What a Man Carries is his Lot

Leaving the W.I.S.E. islands is going to become quite a transition for me, as I have spent the last eight months there. I’m gradually shedding more possessions like skins, and retaining only the itemaries than remain with deep story, my medicines in allies of animal talismans, wisdom in magic literature and a few tools. It is a purifying process, not so much that these other accumulative things I have acquired are a burden, but rather they still inhibit my wandering. In my mind, I am hardly more than an old man with a cloak, a walking stick, and a wolf pelt hanging on my shoulders, gathering my medicines from the land, and I feel more unattached feelings could be a powerful medicine. I sleep in the trees with my hammock, but even Muir slept on the bare ground, This quote pretty much eludes to how I feel, from sir Thoreau.

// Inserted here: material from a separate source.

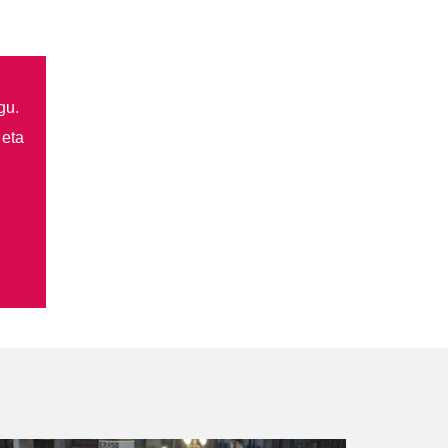
gu.
 eta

I look upon England today as an old gentleman who is travelling with a great deal of baggage, trumpery which has accumulated from long housekeeping, which he has not the courage to burn; great trunk, little trunk, bandbox, and bundle. Throw away the first three at least. It would surpass the powers of a well man nowadays to take up his bed and walk, and I should certainly advise a sick one to lay down his bed and run. When I have met an immigrant tottering under a bundle which contained his all — looking like an enormous wen which had grown out of the nape of his neck — I have pitied him, not because that was his all, but because he had all that to carry. If I have got to drag my trap, I will take care that it be a light one and do not nip me in a vital part. But perchance it would be wisest never to put one’s paw into it.